Something’s left with no means to retrieve it.
A candle out in the down–clap of darkness. Then to wade and wade—
In grief: I, detached from place and time.
—
You appear in candlelight across the table.
The oysters gleam in butter. I ask for your hand.
Our fingers hold together for the first time.
—
If we accept that we can see that hill over there, we propose that from that hill we can be seen.
—
In a voicemail, you’re walking downhill
to your house, a detail I now know about.
Static crinkles out your breath
to see if I want to talk.
—
I worry that your dream was right.
That I was the abuser, not you. How do I know?
—
We only see what we look at. To look is an act of choice.
—
There’s a way, in your dream,
that you’re able to love me.
The you I love inside the dream
who asks how we can remember.
I want your dream to be right.
—
Now somewhere else, when I read your words,
I get back into the habit of undoing my own.
—
I said yes to your dream so many times
I saw myself as you dreamed me.
—
If we can see the present clearly enough, we shall ask the right questions of the past.
—
How do I know?
I don’t.
—
Once you leave someone, the dream becomes divided.
Your sense of reality. Their sense of reality.
—
Images were first made to conjure up the appearances of something that was absent.
—
The divided field is a field that cannot be seen
through the eyes of one person. That is,
a field with space for your absence.
—
In my dreams, you remain as vivid as ever,
but you no longer have control over me.
—
A dream is in and out of focus; it is both to aspire
and to touch in spirit—reverie.
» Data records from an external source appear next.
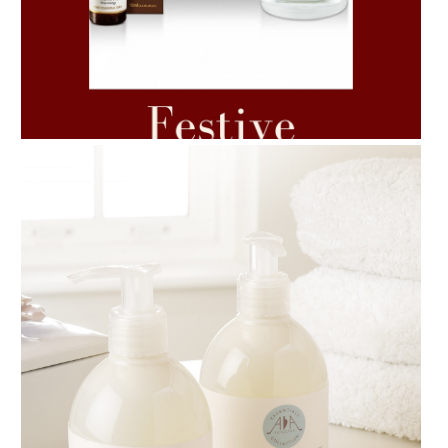
AMPHORA BLOG
- 2021-06-11
7 ESSENTIAL BLENDS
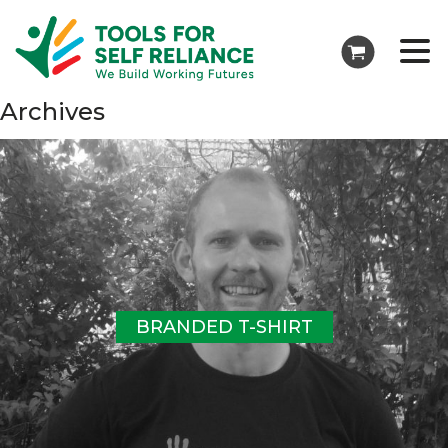
Archives
BRANDED T-SHIRT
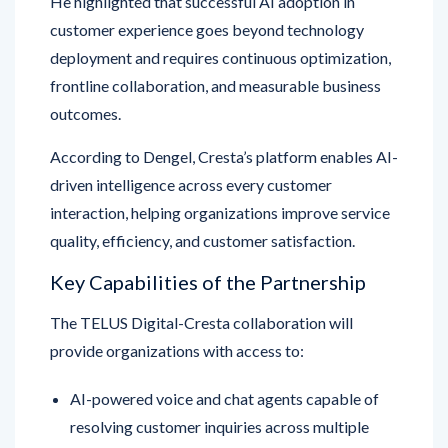
deployment and requires continuous optimization,
frontline collaboration, and measurable business
outcomes.
According to Dengel, Cresta’s platform enables AI-
driven intelligence across every customer
interaction, helping organizations improve service
quality, efficiency, and customer satisfaction.
Key Capabilities of the Partnership
The TELUS Digital-Cresta collaboration will
provide organizations with access to:
AI-powered voice and chat agents capable of
resolving customer inquiries across multiple
channels.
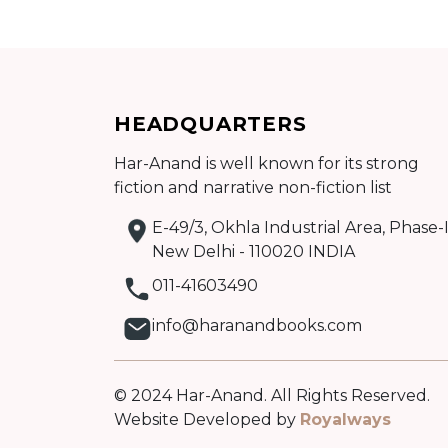
Add to cart
HEADQUARTERS
Har-Anand is well known for its strong
Detail
fiction and narrative non-fiction list
E-49/3, Okhla Industrial Area, Phase-I
New Delhi - 110020 INDIA
011-41603490
info@haranandbooks.com
© 2024 Har-Anand. All Rights Reserved.
Website Developed by
Royalways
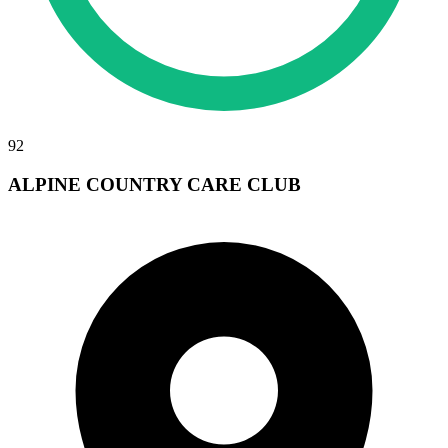
92
ALPINE COUNTRY CARE CLUB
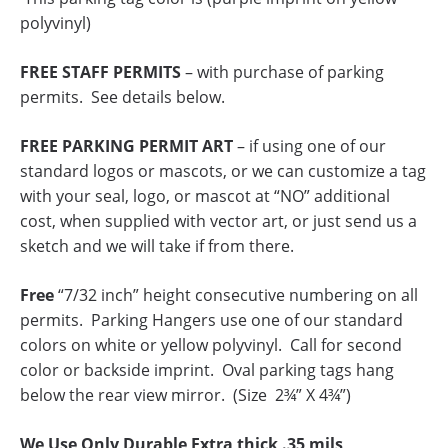
polyvinyl)
FREE STAFF PERMITS
– with purchase of parking
permits. See details below.
FREE PARKING PERMIT ART
– if using one of our
standard logos or mascots, or we can customize a tag
with your seal, logo, or mascot at “NO” additional
cost, when supplied with vector art, or just send us a
sketch and we will take if from there.
Free
“7/32 inch” height consecutive numbering on all
permits. Parking Hangers use one of our standard
colors on white or yellow polyvinyl. Call for second
color or backside imprint. Oval parking tags hang
below the rear view mirror. (Size 2¾” X 4¾”)
We Use Only Durable Extra thick .35 mils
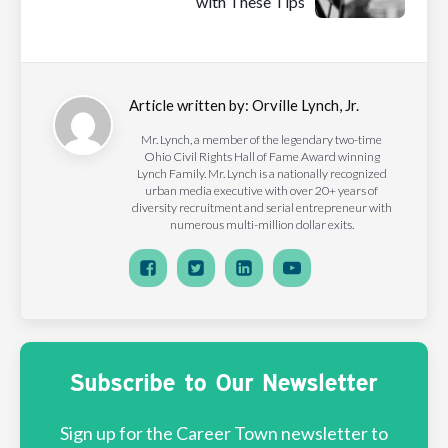
with These Tips
Article written by:
Orville Lynch, Jr.
Mr. Lynch, a member of the legendary two-time
Ohio Civil Rights Hall of Fame Award winning
Lynch Family. Mr. Lynch is a nationally recognized
urban media executive with over 20+ years of
diversity recruitment and serial entrepreneur with
numerous multi-million dollar exits.
Subscribe to Our Newsletter
Sign up for the Career Town newsletter to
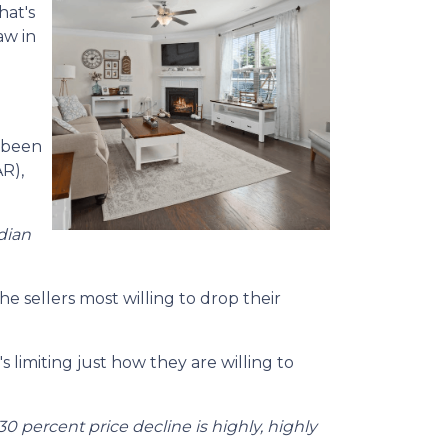
hat's
aw in
e been
R),
dian
e sellers most willing to drop their
 limiting just how they are willing to
30 percent price decline is highly, highly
It is the act of giving
away control of consciousness, to see and be seen
but out of focus. A dream is, in both cases, a vision.
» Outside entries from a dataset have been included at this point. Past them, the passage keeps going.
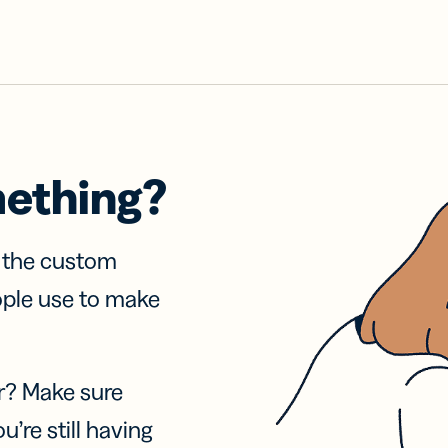
mething?
f the custom
ople use to make
r? Make sure
u’re still having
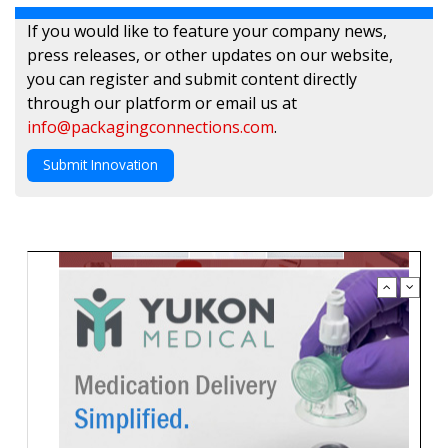
If you would like to feature your company news,
press releases, or other updates on our website,
you can register and submit content directly
through our platform or email us at
info@packagingconnections.com
.
Submit Innovation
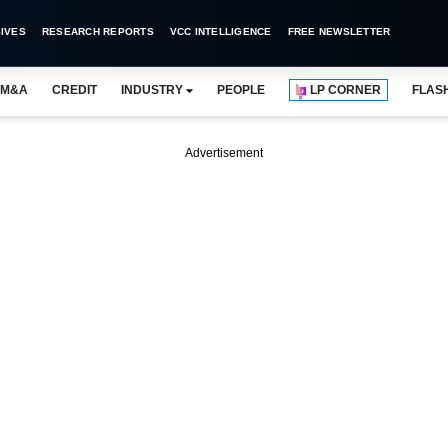
IVES
RESEARCH REPORTS
VCC INTELLIGENCE
FREE NEWSLETTER
M&A
CREDIT
INDUSTRY
PEOPLE
LP CORNER
FLAS
Advertisement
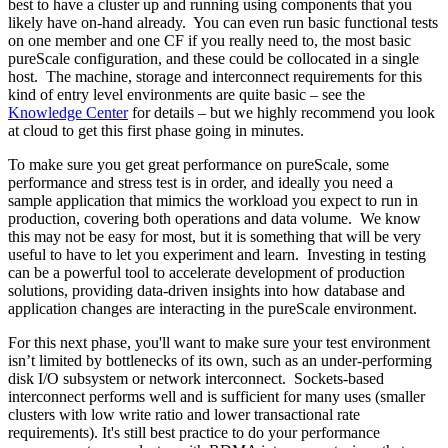
best to have a cluster up and running using components that you
likely have on-hand already. You can even run basic functional tests
on one member and one CF if you really need to, the most basic
pureScale configuration, and these could be collocated in a single
host. The machine, storage and interconnect requirements for this
kind of entry level environments are quite basic – see the
Knowledge Center
for details – but we highly recommend you look
at cloud to get this first phase going in minutes.
To make sure you get great performance on pureScale, some
performance and stress test is in order, and ideally you need a
sample application that mimics the workload you expect to run in
production, covering both operations and data volume. We know
this may not be easy for most, but it is something that will be very
useful to have to let you experiment and learn. Investing in testing
can be a powerful tool to accelerate development of production
solutions, providing data-driven insights into how database and
application changes are interacting in the pureScale environment.
For this next phase, you'll want to make sure your test environment
isn’t limited by bottlenecks of its own, such as an under-performing
disk I/O subsystem or network interconnect. Sockets-based
interconnect performs well and is sufficient for many uses (smaller
clusters with low write ratio and lower transactional rate
requirements). It's still best practice to do your performance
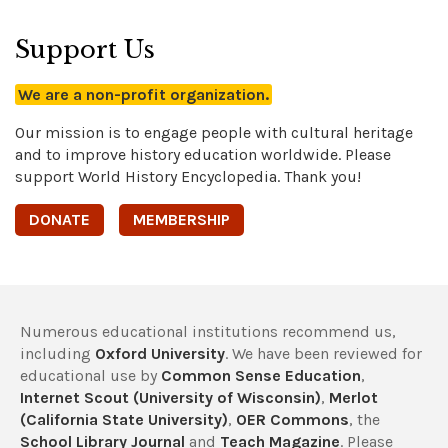
Support Us
We are a non-profit organization.
Our mission is to engage people with cultural heritage
and to improve history education worldwide. Please
support World History Encyclopedia. Thank you!
DONATE
MEMBERSHIP
Numerous educational institutions recommend us,
including
Oxford University
. We have been reviewed for
educational use by
Common Sense Education
,
Internet Scout (University of Wisconsin)
,
Merlot
(California State University)
,
OER Commons
, the
School Library Journal
and
Teach Magazine
. Please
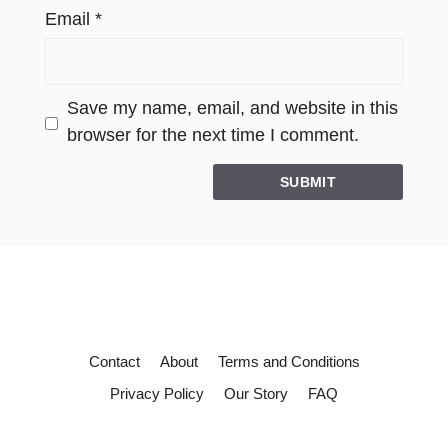
Email
*
Save my name, email, and website in this
browser for the next time I comment.
Contact
About
Terms and Conditions
Privacy Policy
Our Story
FAQ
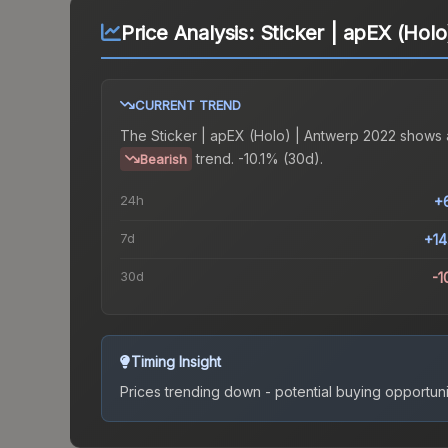
Price Analysis:
Sticker | apEX (Hol
CURRENT TREND
The
Sticker | apEX (Holo) | Antwerp 2022
shows 
trend.
-10.1% (30d).
Bearish
24h
+
7d
+1
30d
-1
Timing Insight
Prices trending down - potential buying opportuni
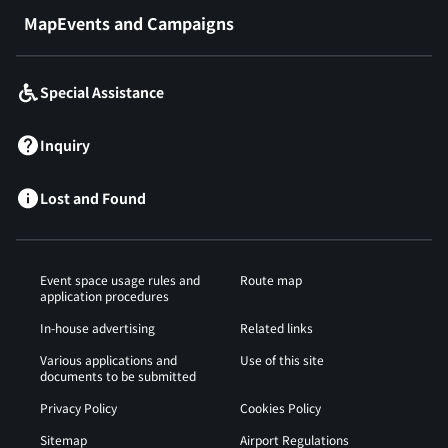
MapEvents and Campaigns
Special Assistance
Inquiry
Lost and Found
Event space usage rules and
Route map
application procedures
In-house advertising
Related links
Various applications and
Use of this site
documents to be submitted
Privacy Policy
Cookies Policy
Sitemap
Airport Regulations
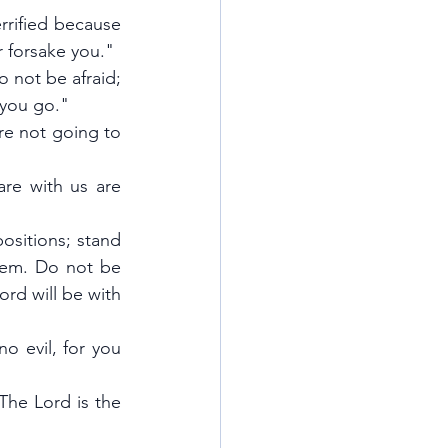
rified because 
r forsake you."
not be afraid; 
 you go."
re not going to 
re with us are 
ositions; stand 
lem. Do not be 
d will be with 
o evil, for you 
he Lord is the 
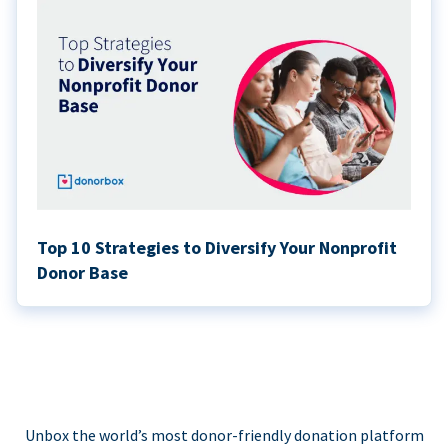
Top 10 Strategies to Diversify Your Nonprofit
Donor Base
Unbox the world’s most donor-friendly donation platform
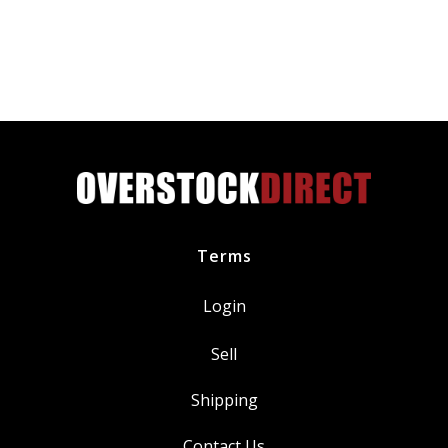
Filter
GM
55594651
quantity
Terms
Login
Sell
Shipping
Contact Us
The dream reminds me: what I see and what I know
is never settled. The dream is, also, neither the future
nor the past but a perception of the world through me,
both voluntary and not.
But to hear correctly is my concern. I have no other.
So what is written follows, gets lost, finds the path
again—and what is seen there: that is all included.
NOTES: Italicized quotes are from Ways of Seeing by John Berger. The quote in the last section is from an essay by Marina Tsvetaeva, translated by Angela Livingstone.